Este año, para el 18 de octubre, el gobierno decidió no hacer grandes conmemoraciones ni discursos. Como diríamos en buen chileno, hizo lo más que pudo que el 18-O «pasara piola». La razón seguramente es estratégica: con una baja aprobación y ad portas del plebiscito constitucional, el Presidente no quiere dar alimento a sus críticos, así como posiblemente se da cuenta a estas alturas que lo ocurrido en aquellos meses, fue —como tempranamente diagnosticara Carlos Peña— una fuerte “conmoción emocional”.
Aceptar aquello es sin duda un duro golpe a quienes, como el Frente Amplio, se nombraron portavoces del momento, con grandes lecturas del sentir ciudadano y los caminos de solución, pues eran ellos —parte de ese pueblo y generación víctimas del modelo— los que mejor podían entender lo que pasaba. Bien sabemos hoy que esas lecturas no eran del todo ciertas.
Sus elocuentes teorías quedaron cortas a un momento mucho más complejo. Por ello, luego de cuatro años, donde aquella efervescencia ciudadana parece haber quedado atrás, es posible tomar aprendizajes y reflexionar, con más calma y prudencia, sobre lo vivido. Quizás las dos mayores lecciones tienen que ver con que no podemos seguir realizando diagnósticos absolutistas y simplistas. Pues lo que vimos esos días —y que seguimos viviendo— no fue ni simple ni totalizante, y querer agrupar todo en un mismo saco nos seguirá llevando a errores. En la misma línea, no podemos analizar los hechos en categorías binarias, blanco o negro, violencia o malestar, buenos y malos. Ello no sólo impide comprender los eventos de forma más profunda, sino que termina moralizando el debate, poniendo en la vereda de adversario a todo aquel que piense distinto.
Mal haríamos ahora, por ejemplo, en reemplazar aquella retórica de la “desobediencia civil” a la de estallido delictual. Si bien los simbolismos en política importan y ayudan, son escasamente suficientes para ganar ideas —si queremos que estas calen y no sean meramente circunstanciales (como podría ser el caso de este aparente distanciamiento a los hechos ocurridos)— así como tampoco ayudan a comprender.
En efecto, el 18 de octubre vivimos un quiebre de lo más elemental de la vida en comunidad: que la violencia nunca es justificada. Ante la extrema virulencia, cabe incluso preguntarse cuán frágil era en realidad esa convicción en nuestra sociedad. ¿Por qué quienes no eran delincuentes aceptaron los destrozos, saqueos y quemas? Este quiebre, que implica comprender que el fin no justifica los medios, que la violencia instrumentaliza a las personas afectando su dignidad, que lo más relevante para una vida en comunidad es el resguardo del Estado de Derecho, requiere entonces de un arduo trabajo para recuperarlo y para ello no basta una abstracta condena de la violencia.

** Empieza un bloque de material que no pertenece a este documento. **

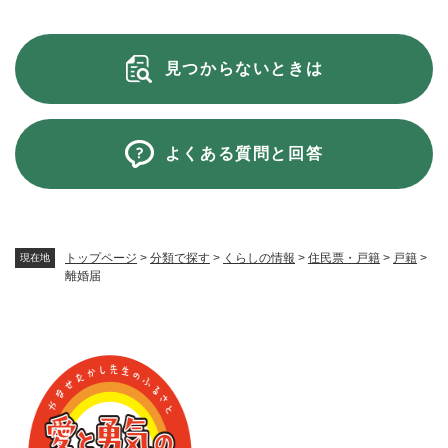
見つからないときは
よくある質問と回答
トップページ
>
分類で探す
>
くらしの情報
>
住民票・戸籍
>
戸籍
>
現在地
離婚届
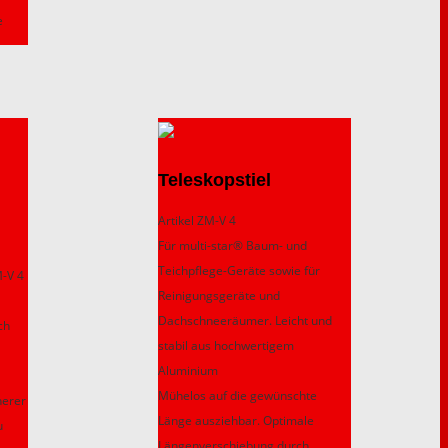
e
Teleskopstiel
Artikel ZM-V 4
Für multi-star® Baum- und
Teichpflege-Geräte sowie für
M-V 4
Reinigungsgeräte und
Dachschneeräumer. Leicht und
ch
stabil aus hochwertigem
Aluminium
Mühelos auf die gewünschte
cherer
Länge ausziehbar. Optimale
u
Längenverschiebung durch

Una reflexión seria sobre esto, nos lleva a escrutar en aquellos aspectos más ocultos del malestar, aquellos que se esconden bajo esos problemas que resultan visibles: las listas de espera en hospitales, pensiones de miseria, aquellos que tienen que ver con la crisis de autoridad que se vive en las familias, en las escuelas y en la política. Tiene que ver con el debilitamiento de las familias del que nos advertía Gonzalo Vial, con que el matrimonio haya pasado a ser un privilegio de las élites, así como tener un padre presente. Con la marginalidad en la que viven aquellos invisibles, para quienes la violencia es pan de cada día, al punto que les resulta difícil comprender por qué tanta preocupación, pues no conocen otra cosa.
Magdalena Vergara es Directora de Formación de IdeaPaís. Columna publicada en El Líbero, el 25 de octubre.